**What needs to be done:** Set every entry down again exactly, excluding any pictures.

**Transcribed page contents:**
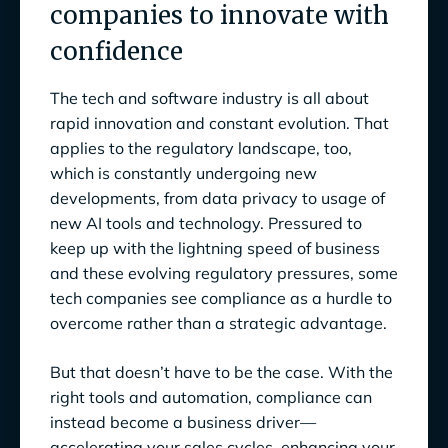
companies to innovate with
In this eBook, you’ll learn:
confidence
Compliance gridlock: Why traditional GRC is
slowing you down
The tech and software industry is all about
Multiplying tech stacks and siloed data
rapid innovation and constant evolution. That
applies to the regulatory landscape, too,
Evolving regulations
which is constantly undergoing new
developments, from data privacy to usage of
Growing cybersecurity risks
new AI tools and technology. Pressured to
Balancing speed and security
keep up with the lightning speed of business
and these evolving regulatory pressures, some
Reimagining compliance for the modern tech
tech companies see compliance as a hurdle to
landscape
overcome rather than a strategic advantage.
1. Breaking down silos and bringing data
But that doesn’t have to be the case. With the
together
right tools and automation, compliance can
2. Removing regulatory roadblocks
instead become a business driver—
accelerating your sales cycles, enhancing your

**Response to this task:**
companies to innovate with
In this eBook, you’ll learn:
confidence
Compliance gridlock: Why traditional GRC is
slowing you down
The tech and software industry is all about
Multiplying tech stacks and siloed data
rapid innovation and constant evolution. That
applies to the regulatory landscape, too,
Evolving regulations
which is constantly undergoing new
developments, from data privacy to usage of
Growing cybersecurity risks
new AI tools and technology. Pressured to
Balancing speed and security
keep up with the lightning speed of business
and these evolving regulatory pressures, some
Reimagining compliance for the modern tech
tech companies see compliance as a hurdle to
landscape
overcome rather than a strategic advantage.
1. Breaking down silos and bringing data
But that doesn’t have to be the case. With the
together
right tools and automation, compliance can
2. Removing regulatory roadblocks
instead become a business driver—
accelerating your sales cycles, enhancing your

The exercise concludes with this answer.